A Lehigh electrical and computer engineering professor has been charged with fraud after allegedly pocketing $300,000 in federal grant money meant for a NASA research project, according to The Morning Call.
Yujie Ding, who has been a professor at Lehigh since 2002, applied for a grant $600,000 to fund his research project to develop and build a photon detector. Ding received these funds from NASA.
According to The Morning Call, half of the $600,000 grant was meant to go to Lehigh administration to cover the cost of tuition for graduate students to perform research and for equipment. The remaining $300,000 was meant for a company that was supposed to be helping Ding with the research called ArkLight, which was owned by Ding’s wife, Yuliya Zotova.

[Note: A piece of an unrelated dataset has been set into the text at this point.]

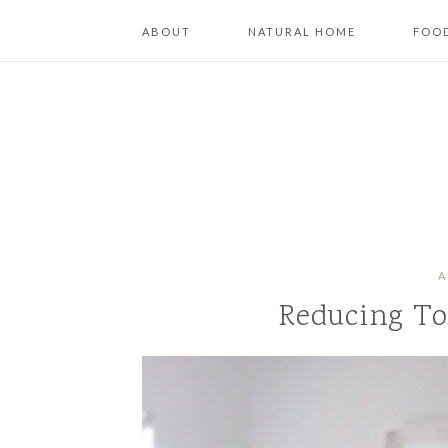
ABOUT
NATURAL HOME
FOOD
A
Reducing To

The original intent of the project was to have Lehigh do half of the work and ArkLight do the other half. According to The Morning Call, investigators later learned that this company had no employees besides Ding and Zotova, no equipment and had done none of the research. ArkLight was only a shell company under Zotova’s name, while the research was actually conducted by a graduate student at Lehigh.
The graduate student told investigators that only he and the professor had worked on the detector and sent it to NASA. He had never heard of Zotova or ArkLight until Ding added them to a research paper he had written, according to The Morning Call.
A complaint was filed last week in the U.S. District Court in Philadelphia against Ding. He was then arrested the day after and freed on $50,000 bail.
Ding was preparing to flee the United States for Reykjavik, Iceland, when NASA special agent Erik J. Saracino arrested him, says The Morning Call.
The complaint alleges that Ding also committed wire fraud when he signed in with his NASA credentials to transmit a $70,000 bill from a Pennsylvania computer to one at NASA in Virginia.
Neither Zotova nor Lehigh were charged with crimes.